We have now completed the construction of the Python code string that we will want to use in the Python Micro Analytic Service module in SAS Event Stream Processing. It’s a good practice to print this code string out in Python to inspect it for any errors, and then we can either copy it directly into the Micro Analytic Service module interface in SAS Event Stream Processing Studio or save it as a .py code file and reference that file in the SAS Event Stream Processing project. For pedagogical purposes we will print it out and copy it into the Micro Analytic Service module.

print(python_code_string)

The output generated from this print statement is quite long, so it will be attached at the end of the post as a reference. It can be copied into a Micro Analytic Service module in your Event Stream Processing environment if you want to reproduce this demo. Note that for this to work you will need to have a Python installation with the pandas and tsfresh Python packages available and referenced in the environment variable MAS_PYPATH in the SAS Event Stream Processing server container. You generally need to work with an administrator to configure this.

Note that in the above screenshot we have created a SAS Micro Analytic Service Module named ‘tsfresh_feature_extraction’ and we indicate that this module is a block of Python code with a function named calculate_features. We then copied the Python code we created earlier using Python string manipulation into the ‘Embedded code’ block in the window. For deployment projects it would make sense to store the Python code in an ‘External file’ (just a .py Python program) and store this file in the Project Package. This would make the project XML simpler since it would no longer include the large block of Python code we just created, and we can maintain and perform version control on this Python program independently of the project XML.

The next step is to add a Calculate window the project to use the Micro Analytic Service module we just created and extract the time series features from a window of data. This window will be a bit complicated because we plan to extract hundreds of features, meaning we must add hundreds of fields to the output schema for this window. Rather than hand-coding these fields we will use a Python program to systematically modify the XML for the Python window to include the appropriate Python code and output schema for the extracted features. Before we get to creating the schema, we must also specify the method we will use to perform the calculation. In this case we will use a User-Specified Calculation and then point the Handler to the Micro Analytic Service module and the Python function within that we created above:

From here the last step to configuring the calculate window is to specify the schema, and rather than typing in the names of the hundreds of time series features we generate with the calculate_features function we will create the schema XML using Python string manipulation.

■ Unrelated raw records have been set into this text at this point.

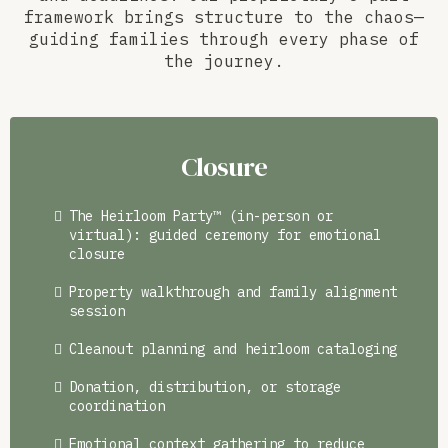
framework brings structure to the chaos—
guiding families through every phase of
the journey.
Closure
The Heirloom Party™ (in-person or
virtual): guided ceremony for emotional
closure
Property walkthrough and family alignment
session
Cleanout planning and heirloom cataloging
Donation, distribution, or storage
coordination
Emotional context gathering to reduce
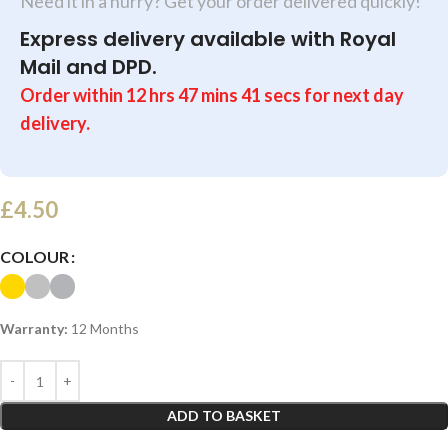
Need it in a hurry? Get your order delivered quickly!
Express delivery available with Royal
Mail and DPD.
Order within
12
hrs
47
mins
40
secs
for next day
delivery.
£
4.50
COLOUR
Warranty:
12 Months
ADD TO BASKET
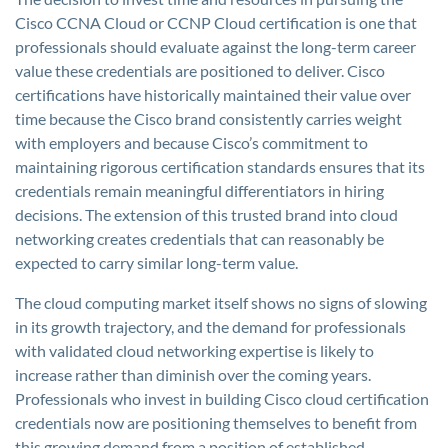
Cisco CCNA Cloud or CCNP Cloud certification is one that
professionals should evaluate against the long-term career
value these credentials are positioned to deliver. Cisco
certifications have historically maintained their value over
time because the Cisco brand consistently carries weight
with employers and because Cisco’s commitment to
maintaining rigorous certification standards ensures that its
credentials remain meaningful differentiators in hiring
decisions. The extension of this trusted brand into cloud
networking creates credentials that can reasonably be
expected to carry similar long-term value.
The cloud computing market itself shows no signs of slowing
in its growth trajectory, and the demand for professionals
with validated cloud networking expertise is likely to
increase rather than diminish over the coming years.
Professionals who invest in building Cisco cloud certification
credentials now are positioning themselves to benefit from
this growing demand from a position of established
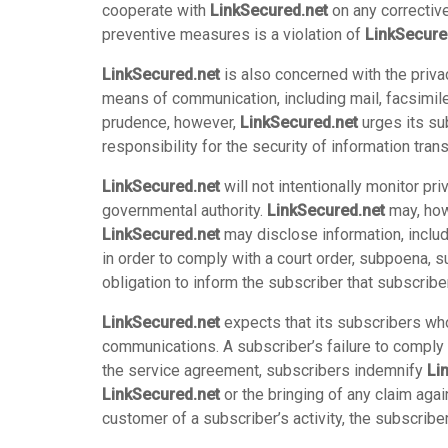
cooperate with
LinkSecured.net
on any corrective
preventive measures is a violation of
LinkSecure
LinkSecured.net
is also concerned with the priva
means of communication, including mail, facsimil
prudence, however,
LinkSecured.net
urges its su
responsibility for the security of information tra
LinkSecured.net
will not intentionally monitor p
governmental authority.
LinkSecured.net
may, howe
LinkSecured.net
may disclose information, includ
in order to comply with a court order, subpoena, 
obligation to inform the subscriber that subscrib
LinkSecured.net
expects that its subscribers who 
communications. A subscriber’s failure to comply 
the service agreement, subscribers indemnify
Li
LinkSecured.net
or the bringing of any claim aga
customer of a subscriber’s activity, the subscri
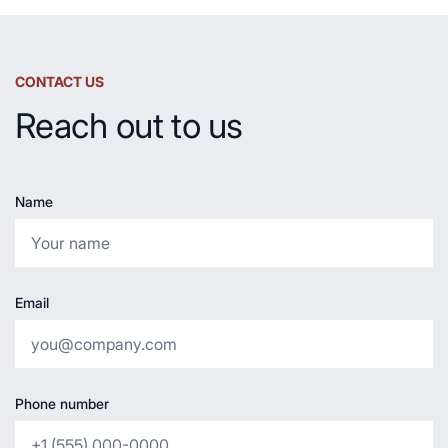
CONTACT US
Reach out to us
Name
Email
Phone number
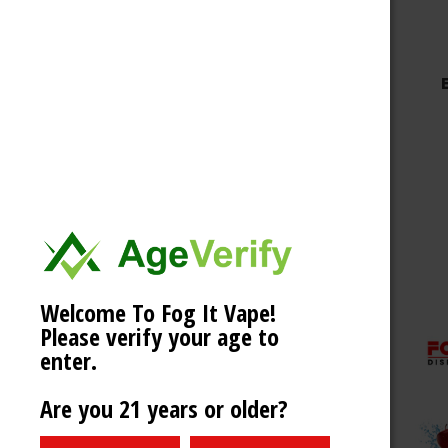
Welcome To Fog It Vape!
Please verify your age to
enter.
Are you 21 years or older?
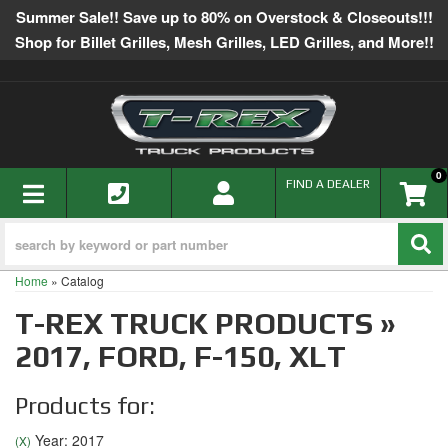
Summer Sale!! Save up to 80% on Overstock & Closeouts!!!
Shop for Billet Grilles, Mesh Grilles, LED Grilles, and More!!
0
TOGGLE NAVIGATION
FIND A DEALER
Home
»
Catalog
T-REX TRUCK PRODUCTS
»
2017,
FORD,
F-150,
XLT
Products for:
Year: 2017
(X)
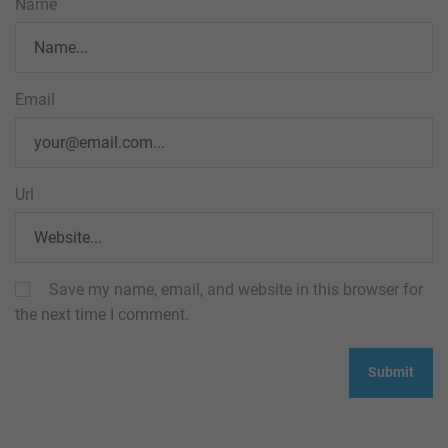
Name
Email
Url
Save my name, email, and website in this browser for
the next time I comment.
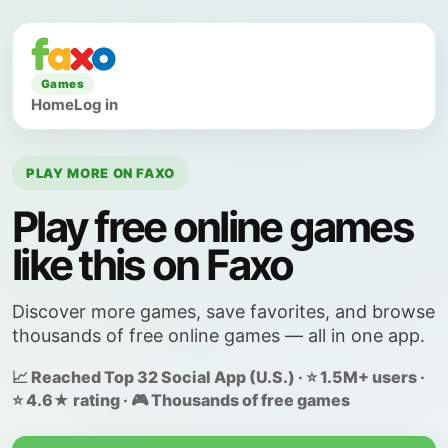
Games
Home
Log in
PLAY MORE ON FAXO
Play free online games
like this on Faxo
Discover more games, save favorites, and browse
thousands of free online games — all in one app.
📈 Reached Top 32 Social App (U.S.) · ⭐ 1.5M+ users ·
⭐ 4.6★ rating · 🎮 Thousands of free games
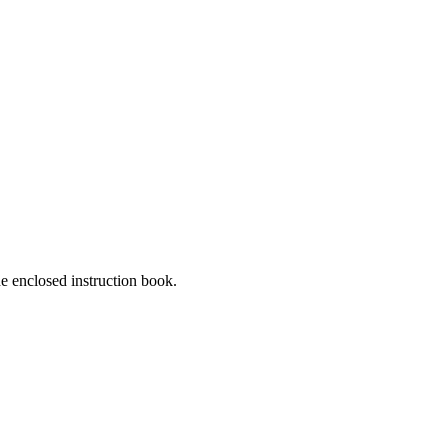
he enclosed instruction book.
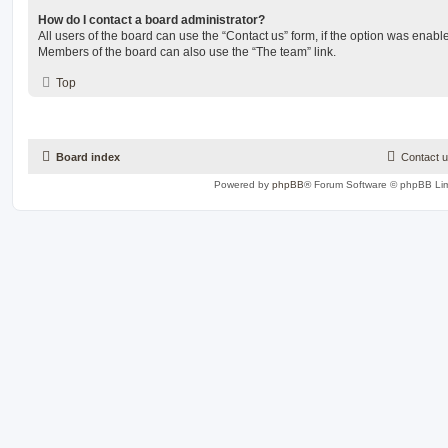
How do I contact a board administrator?
All users of the board can use the “Contact us” form, if the option was enabl
Members of the board can also use the “The team” link.
Top
Board index
Contact 
Powered by
phpBB
® Forum Software © phpBB Lim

Once again, we will use the esp_feature_list variable in Python that we created earlier when writing the Micro Analytic Service Python module code. This list contains all the time series features we extracted using the calculate_features function, and thus contains all the fields we want to add to the output schema. We start by creating a string containing the field names for the extracted features. Each of these features will have the type of ‘double’ in SAS Event Stream Processing, and we loop over the features to create the XML field definitions.

field_name_string = ''
for i in range(0,len(esp_feature_list)):
    tmp_string = "      \n"
    field_name_string = field_name_string+tmp_string

In theory we could copy-paste this string into the exact right location in the XML for the Calculate window, but in practice it is easier to create and print the full schema XML definition and copy-paste that into the XML for the Calculate window. This just includes the XML elements indicating that we are defining fields for a schema, along with the fields we want to include that are not part of the extracted features. These fields are the time from the original dataset, which is used as a key variable, the Turbine4 time series from the original dataset, the feature_calculated flag generated by the calculate_features function to indicate whether we extracted features for this event (it is set to 1 every 50 events in this example), and the Window_ID variable generated by the calculate_features function to indicate which window of time values the features came from. We put these together with the field names for the extracted features to get the full schema string:

output_schema_string = "  <schema>\n    <fields>\n      "
output_schema_string = output_schema_string+"<field name='time' type='int32' key='true'/>\n      <field name='Turbine4' type='double'/>\n      <field name='feature_calculated' type='double'/>\n      <field name='Window_ID' type='int32'/>\n"
output_schema_string = output_schema_string+field_name_string+"    </fields>\n  </schema>"

We are now ready to print this schema string and copy it into the XML for the Calculate window.

print(output_schema_string)

We will put this XML element before the <mas-map> definition in the Calculate window XML, although SAS Event Stream Processing is not picky about the ordering of these XML elements as long as the formatting (including indentation) is correct.

This will conveniently update the graphical interface in SAS Event Stream Processing with all the schema elements we defined in the XML. Note that this includes many pages of fields, totaling 473 fields that we have added to the Calculate window schema. This may be too many fields to track, especially in a scenario where we are deploying this project to the edge (calculating more features will increase the memory footprint of the SAS Event Stream Processing project), so in realistic deployment scenarios we might want to think carefully about which time series features might be most relevant in detecting anomalies and only use those as inputs to the SVDD model. In this example we want to show how to include many features systematically so you can use this approach even if you have fewer features. Note that the features you extract and include in the SAS Event Stream Processing project must match the features you included when originally training the SVDD anomaly detection model (see the previous post noted in the references for an example of training a SVDD model on features extracted from a window of time series using this same example data).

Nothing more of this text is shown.